**Data under study**
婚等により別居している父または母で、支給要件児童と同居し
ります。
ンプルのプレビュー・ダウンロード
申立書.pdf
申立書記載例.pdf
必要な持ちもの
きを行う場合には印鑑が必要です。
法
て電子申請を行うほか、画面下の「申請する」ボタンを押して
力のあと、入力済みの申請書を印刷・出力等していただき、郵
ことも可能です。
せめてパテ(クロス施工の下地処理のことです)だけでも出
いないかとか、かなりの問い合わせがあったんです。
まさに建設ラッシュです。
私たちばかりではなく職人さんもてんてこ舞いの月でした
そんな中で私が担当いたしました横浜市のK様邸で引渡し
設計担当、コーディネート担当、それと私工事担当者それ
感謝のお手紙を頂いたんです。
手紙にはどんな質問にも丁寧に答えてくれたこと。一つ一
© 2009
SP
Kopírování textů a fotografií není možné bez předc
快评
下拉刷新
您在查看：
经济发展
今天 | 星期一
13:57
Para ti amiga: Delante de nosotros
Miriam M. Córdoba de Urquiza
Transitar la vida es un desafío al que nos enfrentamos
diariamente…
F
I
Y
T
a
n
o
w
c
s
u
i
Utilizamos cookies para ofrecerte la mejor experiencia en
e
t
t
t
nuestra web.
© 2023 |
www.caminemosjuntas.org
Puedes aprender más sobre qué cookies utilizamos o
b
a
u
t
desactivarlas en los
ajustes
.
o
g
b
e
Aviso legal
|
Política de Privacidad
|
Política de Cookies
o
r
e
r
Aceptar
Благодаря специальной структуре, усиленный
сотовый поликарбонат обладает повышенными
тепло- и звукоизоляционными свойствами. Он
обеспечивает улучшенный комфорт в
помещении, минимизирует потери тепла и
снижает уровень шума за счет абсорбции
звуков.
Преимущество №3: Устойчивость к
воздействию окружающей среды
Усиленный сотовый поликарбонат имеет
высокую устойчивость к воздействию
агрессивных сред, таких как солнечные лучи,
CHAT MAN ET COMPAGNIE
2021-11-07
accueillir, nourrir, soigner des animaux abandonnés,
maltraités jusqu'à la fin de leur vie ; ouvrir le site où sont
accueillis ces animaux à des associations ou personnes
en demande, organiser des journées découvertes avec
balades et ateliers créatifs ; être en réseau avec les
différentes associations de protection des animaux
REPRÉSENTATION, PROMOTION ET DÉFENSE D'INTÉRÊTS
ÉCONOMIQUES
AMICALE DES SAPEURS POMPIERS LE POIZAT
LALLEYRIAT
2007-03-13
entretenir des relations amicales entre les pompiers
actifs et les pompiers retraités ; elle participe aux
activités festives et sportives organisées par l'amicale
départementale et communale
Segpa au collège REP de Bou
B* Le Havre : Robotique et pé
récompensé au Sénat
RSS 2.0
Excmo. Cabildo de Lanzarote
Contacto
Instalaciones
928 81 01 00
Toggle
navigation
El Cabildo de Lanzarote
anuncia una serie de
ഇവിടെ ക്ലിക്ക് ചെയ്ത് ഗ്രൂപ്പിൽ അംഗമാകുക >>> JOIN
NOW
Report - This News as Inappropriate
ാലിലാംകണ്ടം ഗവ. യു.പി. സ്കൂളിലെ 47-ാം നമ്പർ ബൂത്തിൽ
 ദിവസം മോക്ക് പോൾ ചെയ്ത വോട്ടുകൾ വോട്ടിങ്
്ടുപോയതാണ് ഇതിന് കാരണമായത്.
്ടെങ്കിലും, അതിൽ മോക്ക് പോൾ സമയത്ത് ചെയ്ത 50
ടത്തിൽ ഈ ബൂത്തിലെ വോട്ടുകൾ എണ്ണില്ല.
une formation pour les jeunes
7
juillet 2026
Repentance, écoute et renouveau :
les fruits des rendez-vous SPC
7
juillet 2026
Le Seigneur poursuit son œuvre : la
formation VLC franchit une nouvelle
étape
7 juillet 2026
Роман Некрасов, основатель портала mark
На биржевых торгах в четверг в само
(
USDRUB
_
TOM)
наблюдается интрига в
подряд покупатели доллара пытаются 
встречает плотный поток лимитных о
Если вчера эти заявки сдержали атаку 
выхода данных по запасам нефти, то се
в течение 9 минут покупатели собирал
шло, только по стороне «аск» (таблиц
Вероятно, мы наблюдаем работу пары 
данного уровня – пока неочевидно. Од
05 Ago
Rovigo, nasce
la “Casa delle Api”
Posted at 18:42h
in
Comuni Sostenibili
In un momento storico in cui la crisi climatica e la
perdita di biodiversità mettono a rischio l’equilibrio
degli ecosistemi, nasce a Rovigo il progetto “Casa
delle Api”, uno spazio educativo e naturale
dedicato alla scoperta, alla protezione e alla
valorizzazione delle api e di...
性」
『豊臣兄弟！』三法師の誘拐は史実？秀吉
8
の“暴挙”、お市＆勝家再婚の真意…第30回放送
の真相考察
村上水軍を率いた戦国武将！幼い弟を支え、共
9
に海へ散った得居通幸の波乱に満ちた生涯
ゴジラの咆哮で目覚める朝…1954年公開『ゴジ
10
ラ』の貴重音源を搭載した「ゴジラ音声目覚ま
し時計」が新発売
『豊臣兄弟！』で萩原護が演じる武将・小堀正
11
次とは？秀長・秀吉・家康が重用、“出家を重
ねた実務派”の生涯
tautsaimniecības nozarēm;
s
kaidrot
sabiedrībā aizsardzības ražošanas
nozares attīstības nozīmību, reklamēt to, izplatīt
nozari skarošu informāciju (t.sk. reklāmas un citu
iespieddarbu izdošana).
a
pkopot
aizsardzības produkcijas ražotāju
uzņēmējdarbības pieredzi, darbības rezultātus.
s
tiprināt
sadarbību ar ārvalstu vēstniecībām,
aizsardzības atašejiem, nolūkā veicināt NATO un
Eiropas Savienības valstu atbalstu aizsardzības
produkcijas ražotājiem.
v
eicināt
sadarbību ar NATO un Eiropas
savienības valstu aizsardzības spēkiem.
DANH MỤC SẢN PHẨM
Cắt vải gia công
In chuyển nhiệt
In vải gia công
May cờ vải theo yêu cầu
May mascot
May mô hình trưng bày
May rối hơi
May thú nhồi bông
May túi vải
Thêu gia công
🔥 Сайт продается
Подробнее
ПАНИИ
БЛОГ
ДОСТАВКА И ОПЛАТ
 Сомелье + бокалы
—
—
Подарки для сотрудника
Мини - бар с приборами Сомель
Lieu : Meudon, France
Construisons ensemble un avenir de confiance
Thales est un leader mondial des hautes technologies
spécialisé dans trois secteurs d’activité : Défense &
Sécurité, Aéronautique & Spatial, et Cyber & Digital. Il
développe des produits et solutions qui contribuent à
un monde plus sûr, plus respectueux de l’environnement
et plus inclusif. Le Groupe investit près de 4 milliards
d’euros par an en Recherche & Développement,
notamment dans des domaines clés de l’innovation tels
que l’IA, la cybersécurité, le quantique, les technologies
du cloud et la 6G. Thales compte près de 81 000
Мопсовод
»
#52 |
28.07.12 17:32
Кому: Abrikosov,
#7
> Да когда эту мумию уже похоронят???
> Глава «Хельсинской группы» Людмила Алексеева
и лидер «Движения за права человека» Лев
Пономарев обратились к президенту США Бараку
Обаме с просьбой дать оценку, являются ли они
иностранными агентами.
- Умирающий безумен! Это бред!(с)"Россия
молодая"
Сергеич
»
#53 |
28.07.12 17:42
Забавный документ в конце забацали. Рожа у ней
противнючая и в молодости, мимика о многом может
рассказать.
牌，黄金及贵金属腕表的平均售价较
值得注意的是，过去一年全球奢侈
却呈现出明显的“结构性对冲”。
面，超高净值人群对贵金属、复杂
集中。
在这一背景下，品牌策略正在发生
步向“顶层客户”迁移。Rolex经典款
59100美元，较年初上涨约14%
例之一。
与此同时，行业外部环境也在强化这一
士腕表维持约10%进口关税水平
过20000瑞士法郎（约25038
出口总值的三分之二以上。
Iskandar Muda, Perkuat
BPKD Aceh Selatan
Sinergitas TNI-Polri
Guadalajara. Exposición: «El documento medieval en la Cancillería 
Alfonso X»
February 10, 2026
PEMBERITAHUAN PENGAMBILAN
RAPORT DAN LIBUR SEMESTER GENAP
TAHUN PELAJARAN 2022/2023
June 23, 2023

**Directions for this task**
The word to look for is "avec"; copy out every line of the entries that holds it.

**Response box**
en demande, organiser des journées découvertes avec
balades et ateliers créatifs ; être en réseau avec les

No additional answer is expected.